Christian, where is your joy?

“I’ve spent most of my life battling depression.  I first noticed it as a teenager.  Even though I was popular in school and had everything going for me, I would imagine driving myself off a cliff.  It wasn’t uncommon for me to daydream my funeral and each time the cause of death would be more gruesome. 

 

My first thoughts are never good.  I am a pessimist.  If it is bad then it will happen to me.  If it has happened to someone else, then I am next.  Pity parties are a daily way of life.  My hair is too thin and straight.  My stomach bulges too much.  My skin is rough and freckled.  I need to be taller and prettier.  When I dream of being Cinderella, I imagine a prettier me.  The Prince would never fight a dragon for me looking like this.

 

I can add paranoia to my problems and the result is a lethal emotional weapon.  I know without a doubt that everyone is talking about me all the time and it is never good.  They laugh at how I dress, how I walk, and the dumb things I say.  Everyone thinks I’m stupid.  I either talk too much or not enough.  I could have or should have done more.  I am never enough to please anyone…least of all myself.

 

To top it off, I am a perfectionist.

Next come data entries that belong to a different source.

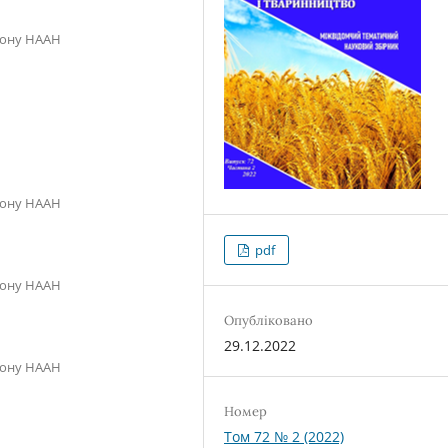
гіону НААН
гіону НААН
pdf
гіону НААН
Опубліковано
29.12.2022
гіону НААН
Номер
Том 72 № 2 (2022)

In other words, if I am not pleased with it then it is never good enough.  Because I am a paranoid pessimist dwelling in the pits, my daily thoughts are haunted with reruns of countless failures. 

 

I remember very little about my childhood or my life in general.  But I assure you that every thing I do remember is bad.  I fell prey to every sin.  There is never a day that I don’t face a demon from my past like a nightmare that won’t end. 

 

So tell me, how is it that I can be a Christian and never know joy?  I would even be happy with a day of relief from this agony and from my thoughts.  I tired of me.  I am certain everyone else is too…especially God.”

 

We both swing a steady back and forth in a season of silence.  My friend reviewing her story making sure she didn’t leave out anything.  Me, I am praying for the right words.

“Do you want to be well?  Do you really want to be free from your past memories, your present struggles, and to live in freedom?  Everyone in his or her right mind would say, “Yes, of course I want to be free.  I wouldn’t be here sitting with you on this porch if I didn’t want to change.”  But truthfully not everyone is in their right mind.

My question is a valid one.  So I will ask it again but add to it the cost of freedom.  Do

you want to be well even at the cost of not being the center of your own universe?  You see every sentence you spoke is immersed with you.  Your every thought is polluted with false images of who you are.  In order to be free, you have to die to yourself.

The Bible says that left on our own, man will be completely submerged in wickedness of heart and mind.  The Spirit of God can take the Word of God and make it alive in any child of God when that child wants it.  Do you really want it?

Even if it means you have to let go of your past grudges, hurts, and sorrows by forgiving those who harmed you?

Even if it means that you can no longer spend your days telling your story over and over to all who will listen?

Even if it means that the time you spend dwelling on yourself will now have to be focused outside of you?

Even if it means that you can never again be the center of the universe?”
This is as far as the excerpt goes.